Given that $$f:(a,b) \to [1,\infty )$$

and $$g(x) = \left\{ {\matrix{ 0 & , & {x < a} \cr {\int_a^x {f(t)dt} } & , & {a \le x \le b} \cr {\int_a^b {f(t)dt} } & , & {x > b} \cr } } \right.$$

Now, $$g({a^ - }) = 0 = g({a^ + }) = g(a)$$

[as $$g({a^ + }) = \mathop {\lim }\limits_{x \to {a^ + }} \int_a^x {f(t)dt = 0} $$ and $$g(a) = \int_a^a {f(t)dt = 0} $$]

$$g({b^ - }) = g({b^ + }) = g(b) = \int_a^b {f(t)dt} $$

$$\Rightarrow$$ g is continuous, $$\forall$$x$$\in$$R.

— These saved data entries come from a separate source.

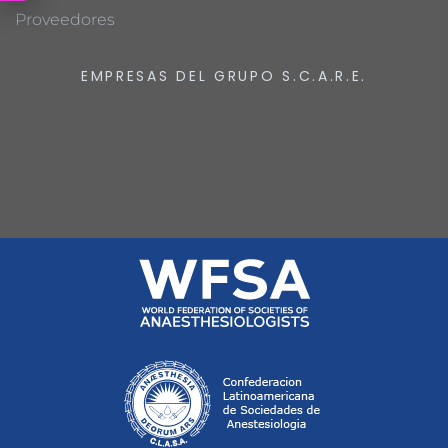
Proveedores
EMPRESAS DEL GRUPO S.C.A.R.E.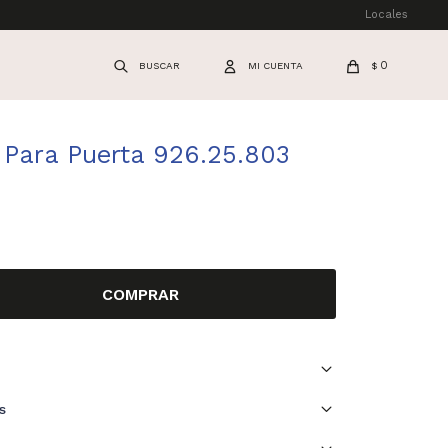
Locales
0
$
 Para Puerta 926.25.803
COMPRAR
s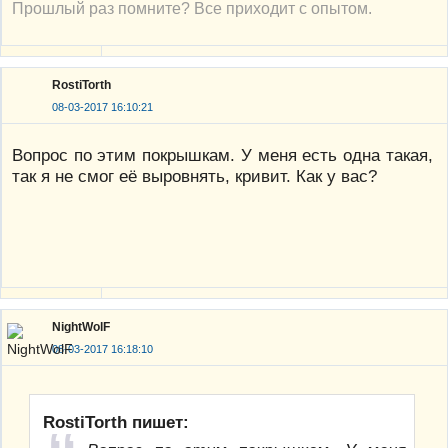
Прошлый раз помните? Все приходит с опытом.
RostiTorth
08-03-2017 16:10:21
Вопрос по этим покрышкам. У меня есть одна такая,
так я не смог её выровнять, кривит. Как у вас?
NightWolF
08-03-2017 16:18:10
RostiTorth пишет: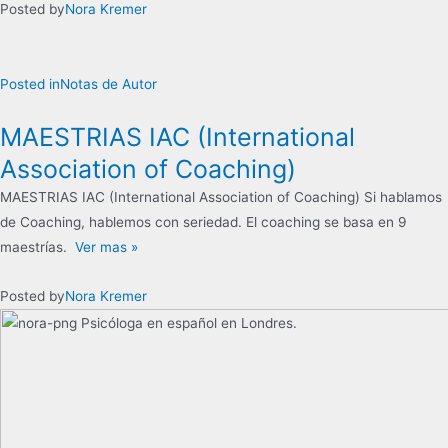
Posted by
Nora Kremer
Posted in
Notas de Autor
MAESTRIAS IAC (International
Association of Coaching)
MAESTRIAS IAC (International Association of Coaching) Si hablamos
de Coaching, hablemos con seriedad. El coaching se basa en 9
maestrías.
Ver mas »
Posted by
Nora Kremer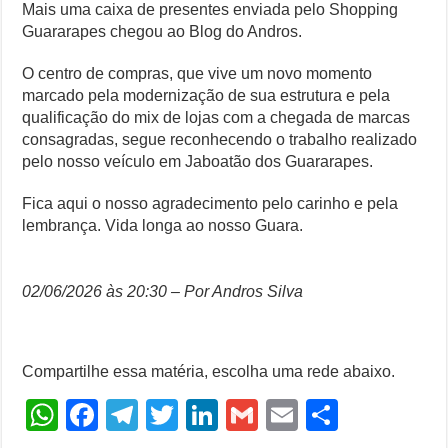
Mais uma caixa de presentes enviada pelo Shopping
Guararapes chegou ao Blog do Andros.
O centro de compras, que vive um novo momento
marcado pela modernização de sua estrutura e pela
qualificação do mix de lojas com a chegada de marcas
consagradas, segue reconhecendo o trabalho realizado
pelo nosso veículo em Jaboatão dos Guararapes.
Fica aqui o nosso agradecimento pelo carinho e pela
lembrança. Vida longa ao nosso Guara.
02/06/2026 às 20:30 – Por Andros Silva
Compartilhe essa matéria, escolha uma rede abaixo.
W
F
T
T
Li
G
E
S
h
a
el
wi
n
m
m
h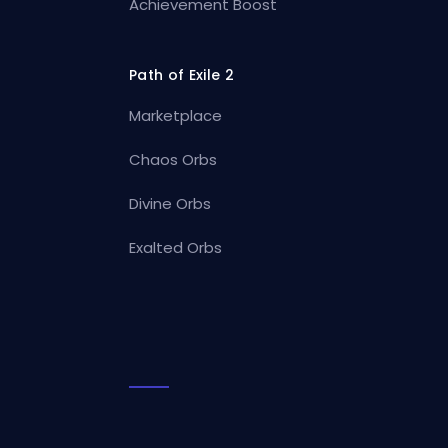
Achievement Boost
Path of Exile 2
Marketplace
Chaos Orbs
Divine Orbs
Exalted Orbs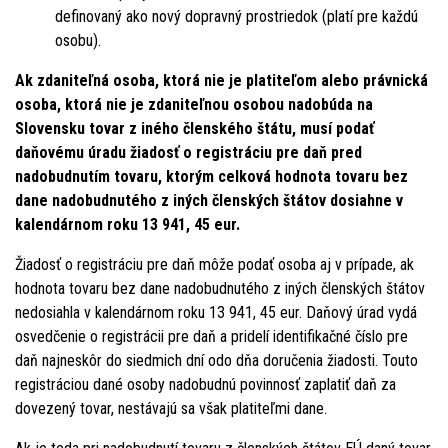
definovaný ako nový dopravný prostriedok (platí pre každú
osobu).
Ak zdaniteľná osoba, ktorá nie je platiteľom alebo právnická
osoba, ktorá nie je zdaniteľnou osobou nadobúda na
Slovensku tovar z iného členského štátu, musí podať
daňovému úradu žiadosť o registráciu pre daň pred
nadobudnutím tovaru, ktorým celková hodnota tovaru bez
dane nadobudnutého z iných členských štátov dosiahne v
kalendárnom roku 13 941, 45 eur.
Žiadosť o registráciu pre daň môže podať osoba aj v prípade, ak
hodnota tovaru bez dane nadobudnutého z iných členských štátov
nedosiahla v kalendárnom roku 13 941, 45 eur. Daňový úrad vydá
osvedčenie o registrácii pre daň a pridelí identifikačné číslo pre
daň najneskôr do siedmich dní odo dňa doručenia žiadosti. Touto
registráciou dané osoby nadobudnú povinnosť zaplatiť daň za
dovezený tovar, nestávajú sa však platiteľmi dane.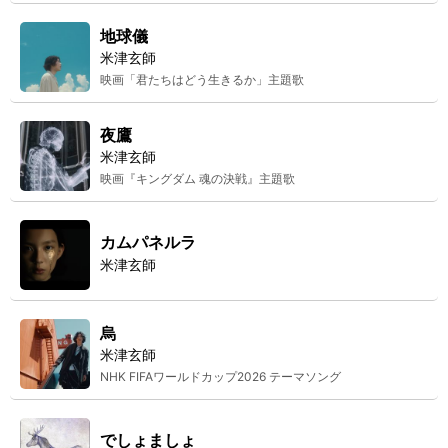
地球儀
米津玄師
映画「君たちはどう生きるか」主題歌
夜鷹
米津玄師
映画『キングダム 魂の決戦』主題歌
カムパネルラ
米津玄師
烏
米津玄師
NHK FIFAワールドカップ2026 テーマソング
でしょましょ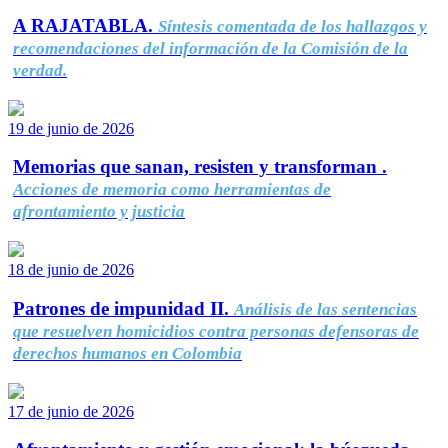
A RAJATABLA.
Síntesis comentada de los hallazgos y
recomendaciones del información de la Comisión de la
verdad.
19 de junio de 2026
Memorias que sanan, resisten y transforman .
Acciones de memoria como herramientas de
afrontamiento y justicia
18 de junio de 2026
Patrones de impunidad II.
Análisis de las sentencias
que resuelven homicidios contra personas defensoras de
derechos humanos en Colombia
17 de junio de 2026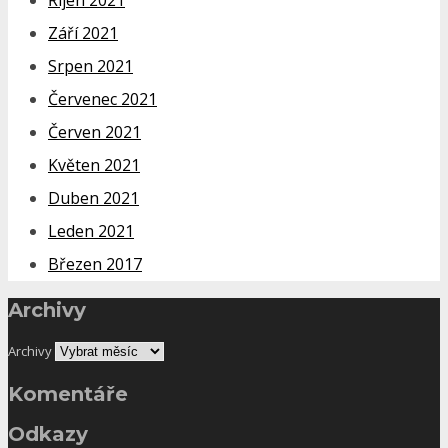
Září 2021
Srpen 2021
Červenec 2021
Červen 2021
Květen 2021
Duben 2021
Leden 2021
Březen 2017
Archivy
Archivy
Komentáře
Odkazy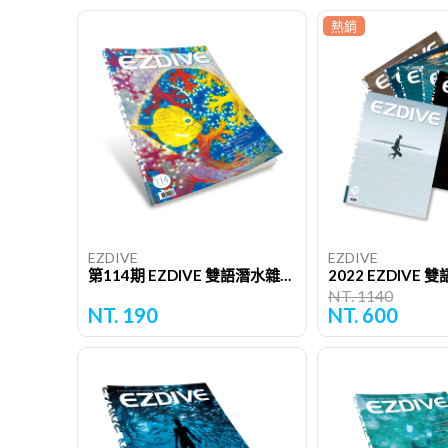
熱銷
EZDIVE
EZDIVE
第114期 EZDIVE 雙語潛水雜誌（單期）
NT. 1140
NT. 190
NT. 600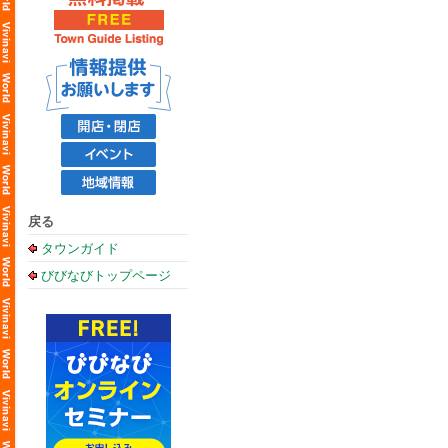
戻る
タウンガイド
びびなびトップページ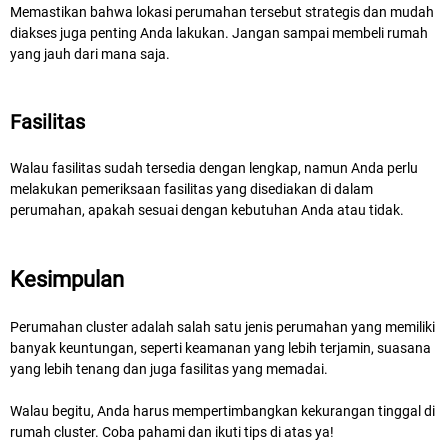
Memastikan bahwa lokasi perumahan tersebut strategis dan mudah
diakses juga penting Anda lakukan. Jangan sampai membeli rumah
yang jauh dari mana saja.
Fasilitas
Walau fasilitas sudah tersedia dengan lengkap, namun Anda perlu
melakukan pemeriksaan fasilitas yang disediakan di dalam
perumahan, apakah sesuai dengan kebutuhan Anda atau tidak.
Kesimpulan
Perumahan cluster adalah salah satu jenis perumahan yang memiliki
banyak keuntungan, seperti keamanan yang lebih terjamin, suasana
yang lebih tenang dan juga fasilitas yang memadai.
Walau begitu, Anda harus mempertimbangkan kekurangan tinggal di
rumah cluster. Coba pahami dan ikuti tips di atas ya!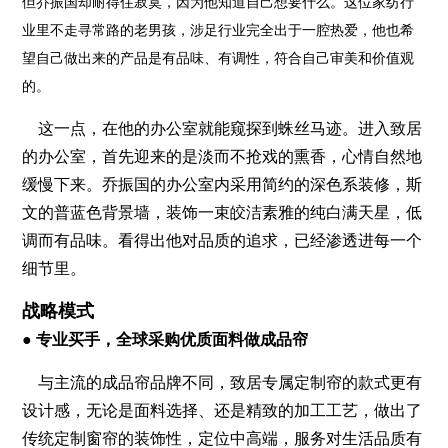
但乔振国却耐得住寂寞，因为他知道自己想要什么。这位家纺行
业里不走寻常路的老男孩，涉足行业完全出于一腔热爱，他也希
望自己做出来的产品是有品味、有调性，符合自己审美和价值观
的。
这一点，在他的办公室就能窥探到蛛丝马迹。进入致居
的办公室，首先迎来的是淡而不抢戏的熏香，心情自然地
缓慢下来。乔振国的办公室内采用简约的深色系装修，斯
文的普蓝色背景墙，装饰一束皎洁素雅的纯白满天星，低
调而有品味。看得出他对品质的追求，已经渗透进每一个
细节里。
战略模式
● 专业买手，全球采购优质面料做成品帘
与主流的成品帘品牌不同，致居专属定制帘的款式更有
设计感，无论是面料选择、还是精致的加工工艺，做出了
传统定制窗帘的装饰性，定位中高端，服务对生活品质有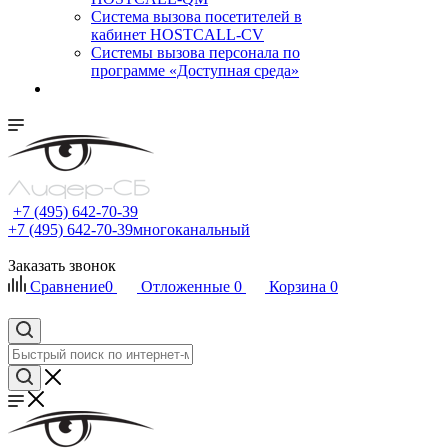
Cистема вызова посетителей в
кабинет HOSTCALL-CV
Системы вызова персонала по
программе «Доступная среда»
+7 (495) 642-70-39
+7 (495) 642-70-39
многоканальный
Заказать звонок
Сравнение
0
Отложенные
0
Корзина
0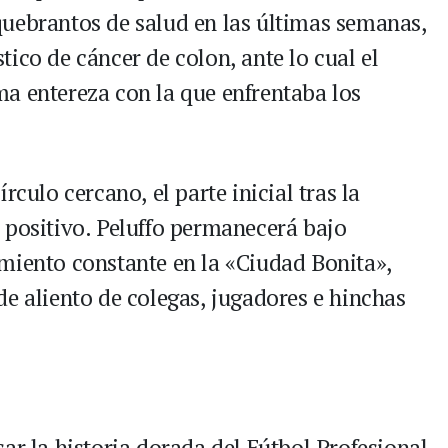
uebrantos de salud en las últimas semanas,
ico de cáncer de colon, ante lo cual el
a entereza con la que enfrentaba los
rculo cercano, el parte inicial tras la
 positivo. Peluffo permanecerá bajo
miento constante en la «Ciudad Bonita»,
de aliento de colegas, jugadores e hinchas
ar la historia dorada del Fútbol Profesional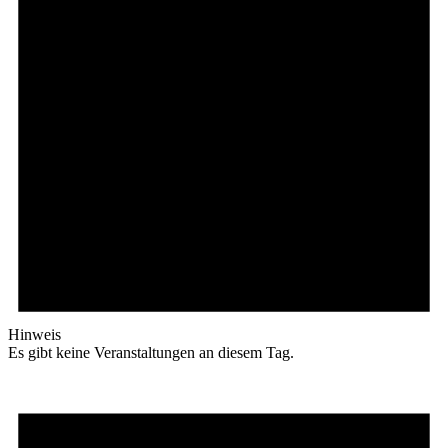
Hinweis
Es gibt keine Veranstaltungen an diesem Tag.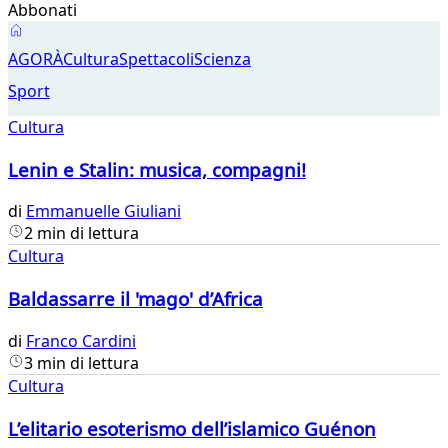
Abbonati
Agorà
AGORÀ
Cultura
Spettacoli
Scienza
Sport
Cultura
Lenin e Stalin: musica, compagni!
di
Emmanuelle Giuliani
2 min di lettura
Cultura
Baldassarre il 'mago' d’Africa
di
Franco Cardini
3 min di lettura
Cultura
L’elitario esoterismo dell’islamico Guénon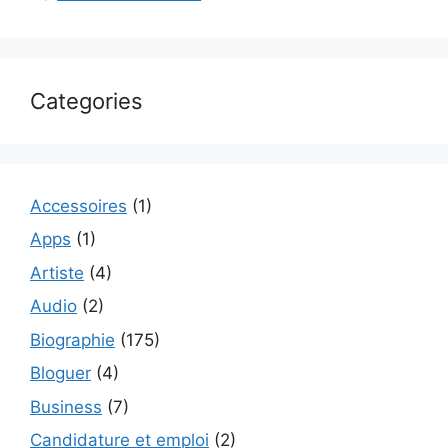
Categories
Accessoires
(1)
Apps
(1)
Artiste
(4)
Audio
(2)
Biographie
(175)
Bloguer
(4)
Business
(7)
Candidature et emploi
(2)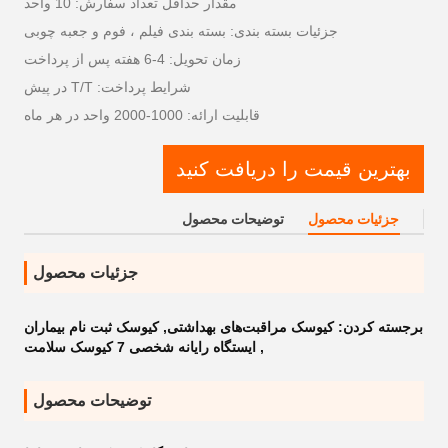
مقدار حداقل تعداد سفارش: 10 واحد
جزئیات بسته بندی: بسته بندی فیلم ، فوم و جعبه چوبی
زمان تحویل: 4-6 هفته پس از پرداخت
شرایط پرداخت: T/T در پیش
قابلیت ارائه: 1000-2000 واحد در هر ماه
بهترین قیمت را دریافت کنید
جزئیات محصول
توضیحات محصول
جزئیات محصول
برجسته کردن:
کیوسک مراقبت‌های بهداشتی
,
کیوسک ثبت نام بیماران
,
ایستگاه رایانه شخصی 7 کیوسک سلامت
توضیحات محصول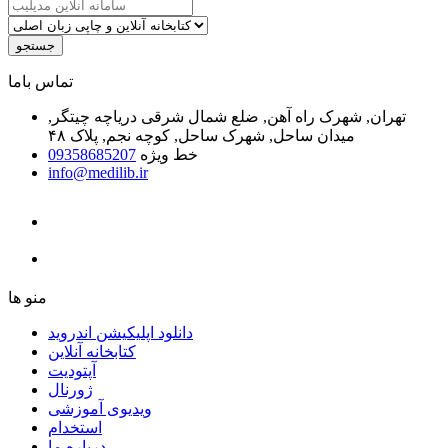
جستجو
ﺗﻤﺎﺱ ﺑﺎﻣﺎ
تهران, شهرک راه آهن, ضلع شمال شرقی دریاچه چیتگر,
میدان ساحل, شهرک ساحل, کوچه نجم, پلاک ۴۸
خط ویژه
09358685207
info@medilib.ir
ﻣﻨﻮ ﻫﺎ
دانلود اپلیکیشن اندروید
ﮐﺘﺎﺑﺨﺎﻧﻪ ﺁﻧﻼﯾﻦ
ﺁﭘﺘﻮﺩﯾﺖ
ﮊﻭﺭﻧﺎﻝ
ویدیوی آموزشی
استخدام
درباره ما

Now, $$g'(x) = \left\{ {\matrix{ 0 & , & {x < a} \cr {f(x)} & , & {a < x < b} \cr 0 & , & {x > b} \cr } } \right.$$

g'(a^$$-$$) = 0 but g'(a⁺) = f(a) $$\ge$$ 1

[$$\because$$ Range of f(x) is [1, $$\infty$$), $$\forall$$ x $$\in$$[a, b]]

$$\Rightarrow$$ g is non-differentiable at x = a

and g'(b⁺) = 0

but g'(b^$$-$$) = f(b) $$\ge$$ 1

$$\Rightarrow$$ g is not differentiable at x = b.